After a series of impressive performances in army cricket, Sprot played a single first-class cricket match for Hampshire in 1898 against Cambridge University at Fenner's, before making five appearances the following season in the 1899 County Championship. Following his resignation from the army, he appeared regularly in the County Championship for the weak Hampshire side of 1900; it was during this season that he scored his maiden first-class century, a score of 103 not out against Warwickshire. Following the 1902 season, Sprot was chosen to captain Hampshire for the 1903 season, replacing Charles Robson. He captained Hampshire until 1914, with his captaincy characterised by his encouragement to play attractive cricket with enterprise and enthusiasm, guiding what was a weak Hampshire side when he gained the captaincy from the bottom of the County Championship to fifth place in 1914, and captaining Hampshire to their first victory over the touring Australians. Wisden described his captaincy as dynamic and exactly what Sir Stanley Jackson's Committee into first-class cricket had been looking for. An example of his positive captaincy came in a rain affected County Championship match against Northamptonshire in 1908; in an era in which declarations were rare, Sprot declared Hampshire's first innings before lunch on the final day of the match, still 24 runs behind Northamptonshire's first innings total. In their second innings, Northamptonshire were dismissed for 60 with Phil Mead taking 7 for 18, setting Hampshire a target of 85 for victory, which they chased successfully with Sprot scoring an unbeaten 62. Following the 1914 season, Sprot was due to be replaced as captain by Arthur Jaques for the aborted 1915 season, however Jaques was subsequently killed during the First World War.

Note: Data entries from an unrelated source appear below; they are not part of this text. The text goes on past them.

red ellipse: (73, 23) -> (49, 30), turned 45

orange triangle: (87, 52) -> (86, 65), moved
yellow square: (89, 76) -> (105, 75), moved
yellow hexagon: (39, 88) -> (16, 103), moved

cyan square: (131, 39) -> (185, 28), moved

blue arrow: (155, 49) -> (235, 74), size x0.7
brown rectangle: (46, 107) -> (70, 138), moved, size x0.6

During his career at Hampshire, he played 267 first-class matches for the county. Described by Wisden as a "fine free hitter with zest for the forcing game", Sprot was a powerful batsman whose free style of play enabled quick run scoring when he was at the crease. He scored 12,212 runs for Hampshire at an average of 28.80; he made thirteen centuries and 69 half centuries, with a highest score of 147. His best season for Hampshire came in 1905, when he scored 1,206 runs at an average of 41.58. This was one of four occasions in which he passed 1,000 runs for the season. Sprot was considered a fine fielder, taking 230 catches in first-class cricket. As a right-arm medium pace bowler, he took 54 wickets for Hampshire at a bowling average of 34.37; his sole five wicket haul of 5 for 28 came against Sussex at Portsmouth in 1900. In addition to playing first-class cricket for Hampshire, he also made three first-class appearances for other teams, making an appearance each for the South against the touring Australians in 1902, and for the Gentlemen of the South against the Players of the South in 1903, in which he scored a half century. In 1908, he played for a Hambledon XII in a commemorative first-class match against an England XI at Broadhalfpenny Down. During the opening day of the match, Sprot unveiled a granite memorial commemorating the Hambledon Club's contribution to cricket.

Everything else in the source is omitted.